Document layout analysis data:
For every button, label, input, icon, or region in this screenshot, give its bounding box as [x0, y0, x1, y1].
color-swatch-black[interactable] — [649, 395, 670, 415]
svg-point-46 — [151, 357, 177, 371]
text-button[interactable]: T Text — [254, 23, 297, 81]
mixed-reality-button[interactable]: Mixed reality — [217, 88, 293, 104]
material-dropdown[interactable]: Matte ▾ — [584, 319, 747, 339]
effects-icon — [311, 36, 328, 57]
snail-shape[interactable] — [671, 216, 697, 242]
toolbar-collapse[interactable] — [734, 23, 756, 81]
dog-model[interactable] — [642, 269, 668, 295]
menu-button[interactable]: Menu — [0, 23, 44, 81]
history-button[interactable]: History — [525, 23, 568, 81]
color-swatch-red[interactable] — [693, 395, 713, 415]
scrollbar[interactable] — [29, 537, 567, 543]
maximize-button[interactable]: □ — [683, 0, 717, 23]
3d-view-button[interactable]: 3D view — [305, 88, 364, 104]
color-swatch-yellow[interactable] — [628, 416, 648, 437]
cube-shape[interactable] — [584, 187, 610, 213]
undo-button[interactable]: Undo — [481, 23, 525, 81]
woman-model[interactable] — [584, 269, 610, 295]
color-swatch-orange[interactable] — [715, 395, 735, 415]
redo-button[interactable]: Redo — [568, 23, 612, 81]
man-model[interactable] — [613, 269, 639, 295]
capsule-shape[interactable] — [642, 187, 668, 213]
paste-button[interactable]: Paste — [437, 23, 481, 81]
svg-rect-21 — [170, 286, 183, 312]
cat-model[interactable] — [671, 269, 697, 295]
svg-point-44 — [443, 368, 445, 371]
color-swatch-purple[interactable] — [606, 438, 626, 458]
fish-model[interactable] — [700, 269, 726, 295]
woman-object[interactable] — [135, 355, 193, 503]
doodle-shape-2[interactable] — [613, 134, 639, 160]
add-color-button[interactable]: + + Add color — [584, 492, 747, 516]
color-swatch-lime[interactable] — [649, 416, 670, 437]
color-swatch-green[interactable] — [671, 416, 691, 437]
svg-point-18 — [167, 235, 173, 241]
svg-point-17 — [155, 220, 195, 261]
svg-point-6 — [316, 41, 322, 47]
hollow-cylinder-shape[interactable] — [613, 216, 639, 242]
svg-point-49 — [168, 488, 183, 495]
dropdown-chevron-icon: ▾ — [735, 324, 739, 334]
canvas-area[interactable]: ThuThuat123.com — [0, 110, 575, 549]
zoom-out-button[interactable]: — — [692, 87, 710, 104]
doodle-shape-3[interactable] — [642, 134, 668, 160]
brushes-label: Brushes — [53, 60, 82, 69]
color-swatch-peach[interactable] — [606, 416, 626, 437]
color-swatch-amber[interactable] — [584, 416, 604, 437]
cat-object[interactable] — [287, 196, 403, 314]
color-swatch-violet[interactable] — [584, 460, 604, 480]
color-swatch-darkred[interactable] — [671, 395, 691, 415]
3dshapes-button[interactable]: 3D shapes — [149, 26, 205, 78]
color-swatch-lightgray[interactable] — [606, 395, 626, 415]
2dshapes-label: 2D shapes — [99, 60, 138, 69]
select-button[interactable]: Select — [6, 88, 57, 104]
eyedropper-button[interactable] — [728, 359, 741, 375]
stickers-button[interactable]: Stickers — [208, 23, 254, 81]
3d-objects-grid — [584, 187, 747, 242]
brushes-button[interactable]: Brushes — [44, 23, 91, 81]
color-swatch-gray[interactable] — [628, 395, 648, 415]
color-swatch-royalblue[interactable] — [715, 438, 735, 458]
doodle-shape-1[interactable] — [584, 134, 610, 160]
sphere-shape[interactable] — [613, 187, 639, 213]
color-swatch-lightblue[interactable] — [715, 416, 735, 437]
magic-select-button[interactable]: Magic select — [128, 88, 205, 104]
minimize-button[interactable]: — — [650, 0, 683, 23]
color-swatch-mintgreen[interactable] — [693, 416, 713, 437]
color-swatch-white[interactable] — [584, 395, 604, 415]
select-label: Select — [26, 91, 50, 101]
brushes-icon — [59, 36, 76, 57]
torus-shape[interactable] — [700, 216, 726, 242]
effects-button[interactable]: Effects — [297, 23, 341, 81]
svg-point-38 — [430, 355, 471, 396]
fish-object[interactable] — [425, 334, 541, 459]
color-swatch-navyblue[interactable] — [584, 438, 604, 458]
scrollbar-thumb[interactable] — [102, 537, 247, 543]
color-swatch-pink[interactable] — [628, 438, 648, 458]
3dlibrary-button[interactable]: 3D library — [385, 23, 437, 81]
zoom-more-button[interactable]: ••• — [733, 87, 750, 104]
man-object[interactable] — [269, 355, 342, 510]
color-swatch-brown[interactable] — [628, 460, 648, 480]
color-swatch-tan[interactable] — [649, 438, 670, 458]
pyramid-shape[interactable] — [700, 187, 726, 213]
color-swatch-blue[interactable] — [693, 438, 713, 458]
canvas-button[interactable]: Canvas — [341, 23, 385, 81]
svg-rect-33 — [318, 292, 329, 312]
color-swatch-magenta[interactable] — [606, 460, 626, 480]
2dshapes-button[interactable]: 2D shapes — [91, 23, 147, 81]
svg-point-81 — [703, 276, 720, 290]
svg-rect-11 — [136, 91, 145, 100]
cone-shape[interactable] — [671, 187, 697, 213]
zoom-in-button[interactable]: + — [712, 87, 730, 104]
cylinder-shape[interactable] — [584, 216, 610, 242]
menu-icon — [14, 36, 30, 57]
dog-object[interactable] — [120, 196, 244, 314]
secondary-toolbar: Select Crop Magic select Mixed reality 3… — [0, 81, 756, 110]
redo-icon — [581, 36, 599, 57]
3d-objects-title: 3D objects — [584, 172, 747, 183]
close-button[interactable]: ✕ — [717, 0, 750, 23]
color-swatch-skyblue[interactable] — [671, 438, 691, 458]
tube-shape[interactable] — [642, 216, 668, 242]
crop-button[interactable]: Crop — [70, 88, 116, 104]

• _Work request_:
Only the lines with the string "select" are wanted; pick them out of the records above and copy them.

• _Solution to this task_:
select-button[interactable]: Select — [6, 88, 57, 104]
magic-select-button[interactable]: Magic select — [128, 88, 205, 104]
select-label: Select — [26, 91, 50, 101]
secondary-toolbar: Select Crop Magic select Mixed reality 3… — [0, 81, 756, 110]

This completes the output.